ASSIGNMENT
Transcribe all the lines below exactly. Omit the pictures.

RAW DATA
==*==

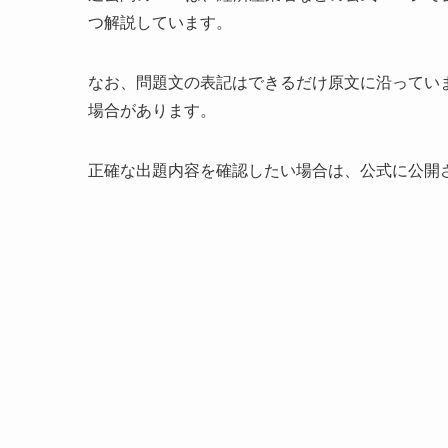
つ解説しています。
なお、問題文の表記はできるだけ原文に沿ってい
場合があります。
正確な出題内容を確認したい場合は、公式に公開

==*==

EXERCISE ANSWER
つ解説しています。
なお、問題文の表記はできるだけ原文に沿ってい
場合があります。
正確な出題内容を確認したい場合は、公式に公開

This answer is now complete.